##### Entries supplied #####

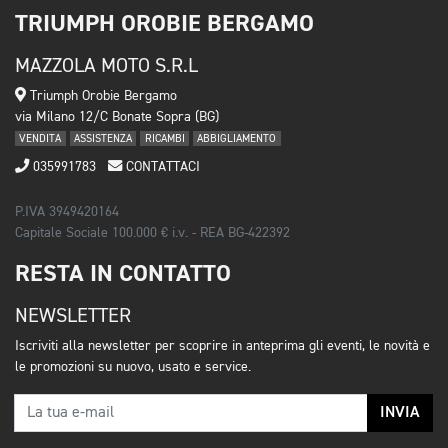
TRIUMPH OROBIE BERGAMO
MAZZOLA MOTO S.R.L
Triumph Orobie Bergamo
via Milano 12/C Bonate Sopra (BG)
VENDITA
ASSISTENZA
RICAMBI
ABBIGLIAMENTO
035991783
CONTATTACI
P.IVA 3949420164
Capitale Sociale 100.000 € i.v. - REA BG-422392
RESTA IN CONTATTO
NEWSLETTER
Iscriviti alla newsletter per scoprire in anteprima gli eventi, le novità e
le promozioni su nuovo, usato e service.
INVIA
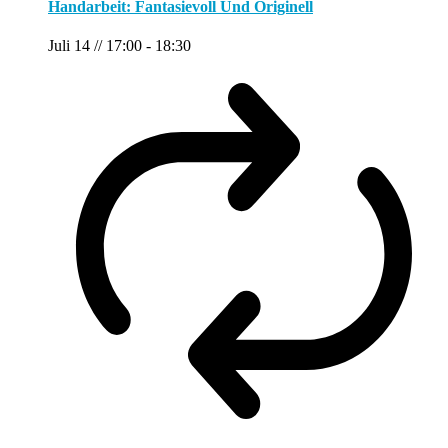
Handarbeit: Fantasievoll Und Originell
Juli 14 // 17:00
-
18:30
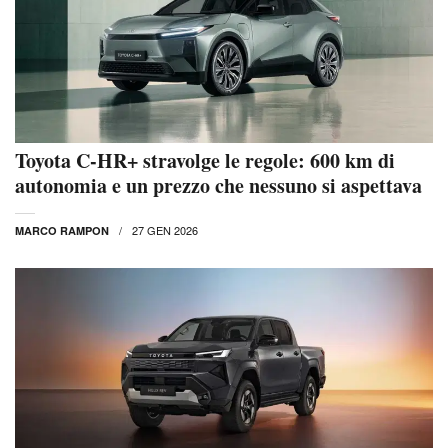
Toyota C-HR+ stravolge le regole: 600 km di
autonomia e un prezzo che nessuno si aspettava
27 GEN 2026
MARCO RAMPON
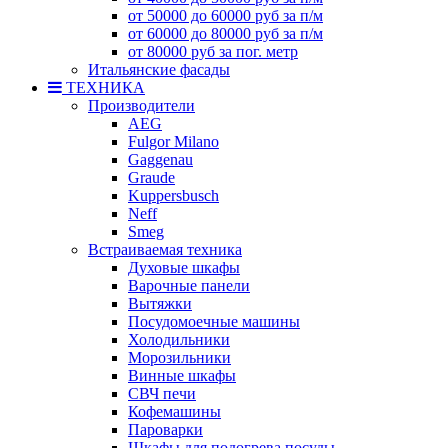
от 50000 до 60000 руб за п/м
от 60000 до 80000 руб за п/м
от 80000 руб за пог. метр
Итальянские фасады
ТЕХНИКА
Производители
AEG
Fulgor Milano
Gaggenau
Graude
Kuppersbusch
Neff
Smeg
Встраиваемая техника
Духовые шкафы
Варочные панели
Вытяжки
Посудомоечные машины
Холодильники
Морозильники
Винные шкафы
СВЧ печи
Кофемашины
Пароварки
Шкафы для подогрева посуды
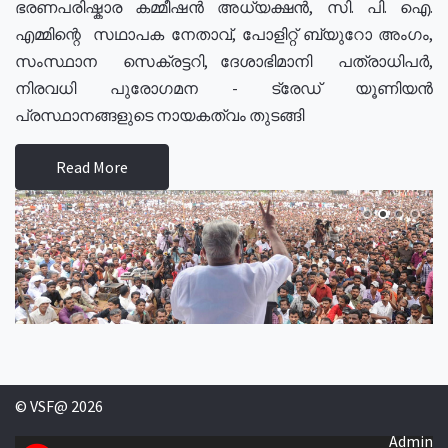
ഭരണപരിഷ്കാര കമ്മീഷൻ അധ്യക്ഷൻ, സി. പി. ഐ.
എമ്മിന്റെ സഥാപക നേതാവ്, പോളിറ്റ് ബ്യുറോ അംഗം,
സംസ്ഥാന സെക്രട്ടറി, ദേശാഭിമാനി പത്രാധിപർ,
നിരവധി പുരോഗമന - ട്രേഡ് യൂണിയൻ
പ്രസ്ഥാനങ്ങളുടെ നായകത്വം തുടങ്ങി
Read More
© VSF@ 2026
Admin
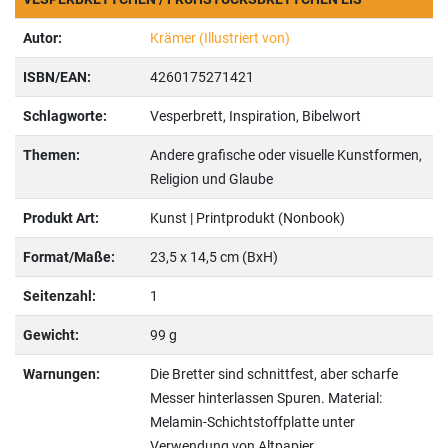
Autor:
Krämer (Illustriert von)
ISBN/EAN:
4260175271421
Schlagworte:
Vesperbrett, Inspiration, Bibelwort
Themen:
Andere grafische oder visuelle Kunstformen,
Religion und Glaube
Produkt Art:
Kunst | Printprodukt (Nonbook)
Format/Maße:
23,5 x 14,5 cm (BxH)
Seitenzahl:
1
Gewicht:
99 g
Warnungen:
Die Bretter sind schnittfest, aber scharfe
Messer hinterlassen Spuren. Material:
Melamin-Schichtstoffplatte unter
Verwendung von Altpapier.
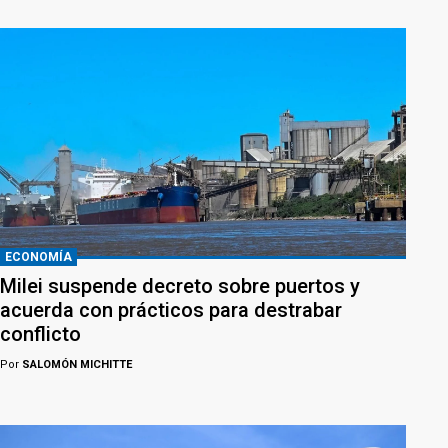
ECONOMÍA
Milei suspende decreto sobre puertos y
acuerda con prácticos para destrabar
conflicto
Por
SALOMÓN MICHITTE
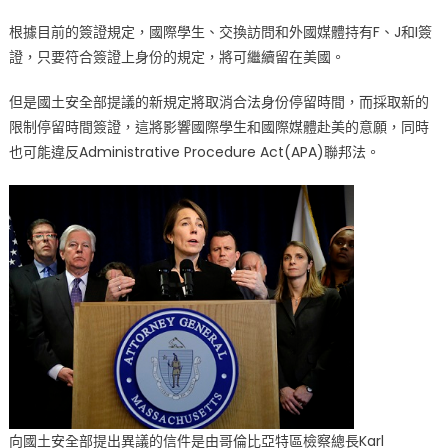
生
根據目前的簽證規定，國際學生、交換訪問和外國媒體持有F、J和I簽
簽
證，只要符合簽證上身份的規定，將可繼續留在美國。
證
策
但是國土安全部提議的新規定將取消合法身份停留時間，而採取新的
略〉
限制停留時間簽證，這將影響國際學生和國際媒體赴美的意願，同時
中
也可能違反Administrative Procedure Act(APA)聯邦法。
向國土安全部提出異議的信件是由哥倫比亞特區檢察總長Karl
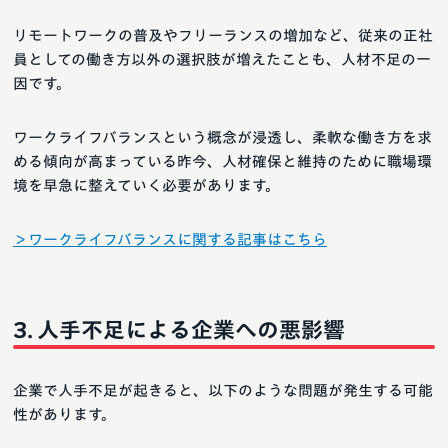
リモートワークの普及やフリーランスの増加など、従来の正社
員としての働き方以外の選択肢が増えたことも、人材不足の一
因です。
ワークライフバランスという概念が浸透し、柔軟な働き方を求
める傾向が高まっている昨今、人材確保と維持のために職場環
境を早急に整えていく必要があります。
＞ワークライフバランスに関する記事はこちら
人手不足による企業への悪影響
企業で人手不足が起きると、以下のような問題が発生する可能
性があります。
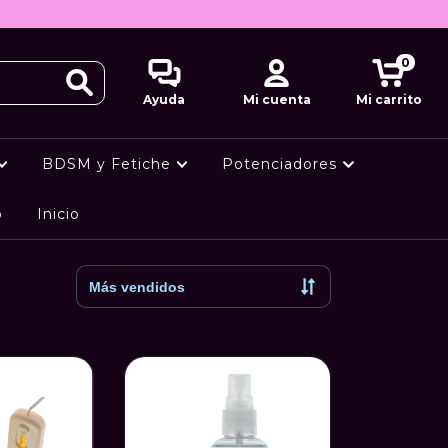
0
Ayuda
Mi cuenta
Mi carrito
BDSM y Fetiche
Potenciadores
o
Inicio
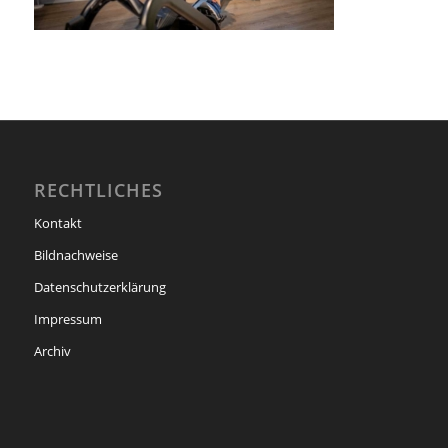
RECHTLICHES
Kontakt
Bildnachweise
Datenschutzerklärung
Impressum
Archiv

#####

What to work on
Return the stretch of data that begins with the line showing "от 50000 до 60000 руб за п/м" and goes on through the line showing "സംസ്ഥാന സെക്രട്ടറി, ദേശാഭിമാനി", exactly, with pictures removed.

Task result
от 50000 до 60000 руб за п/м
от 60000 до 80000 руб за п/м
от 80000 руб за пог. метр
Итальянские фасады
ТЕХНИКА
Производители
AEG
Fulgor Milano
Gaggenau
Graude
Kuppersbusch
Neff
Smeg
Встраиваемая техника
Духовые шкафы
Варочные панели
Вытяжки
Посудомоечные машины
Холодильники
Морозильники
Винные шкафы
СВЧ печи
Кофемашины
Пароварки
Шкафы для подогрева посуды
ഭരണപരിഷ്കാര കമ്മീഷൻ അധ്യക്ഷൻ, സി. പി. ഐ.
എമ്മിന്റെ സഥാപക നേതാവ്, പോളിറ്റ് ബ്യുറോ അംഗം,
സംസ്ഥാന സെക്രട്ടറി, ദേശാഭിമാനി പത്രാധിപർ,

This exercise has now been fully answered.